| // Requiring up to 2^n terms for what was an n-dimensional space// Sometimes, the economy is illusory, e.g. normal vectors transform differently than position vectors do. Sure, you can, if you want, use the same data structure to represent both of them, but you'll still have to have some way of keeping track what kind of vector it is holding, as well as sprinkle special cases throughout your code to handle each one differently.
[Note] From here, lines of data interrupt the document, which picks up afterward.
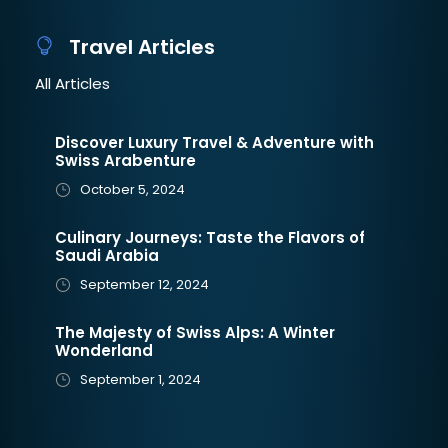
Travel Articles
All Articles
Discover Luxury Travel & Adventure with
Swiss Arabenture
October 5, 2024
Culinary Journeys: Taste the Flavors of
Saudi Arabia
September 12, 2024
The Majesty of Swiss Alps: A Winter
Wonderland
September 1, 2024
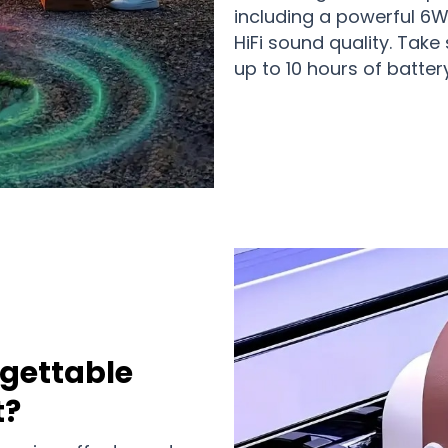
including a powerful 6W
HiFi sound quality. Tak
up to 10 hours of battery
gettable
t?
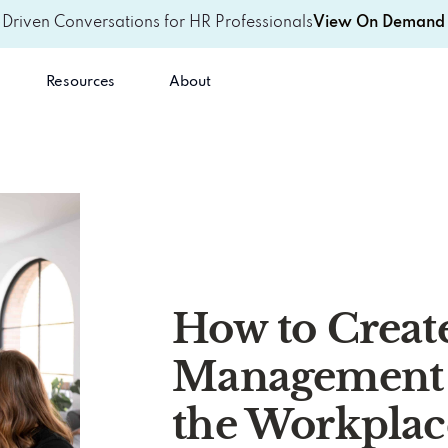
-Driven Conversations for HR Professionals
View On Demand 
Resources
About
How to Create
Management 
the Workplac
GA, takes the bull by the horns by having vectors use one basis (i,j,k) for vectors, and another basis (j*k, k*i, i*j) for the other. // never understood the utility of combining them into one equation // This is a good example of how having a higher-dimensional space actually gives you better economy of storage than a lower dimensional space does: one equation is better than two, or four :-) And electric fields are different from magnetic fields in quite the same way as vectors are different from bivectors. You can either "special case" them by using a different equation for Electric and Magnetic fields, or you can treat them uniformly with one. |
What irks me is that the magnetic part of the Maxwell equations is 0 for geometrical reasons, whereas the electrical part is 0 for physical reasons (roughly speaking the curvature of the potential is proportional to the current). Putting them in one equations makes it seem as if you could have something other than 0 on the magnetic side, which is impossible without fundamentally changing the topology of spacetime.
Treating them uniformly is a mistake in my opinion.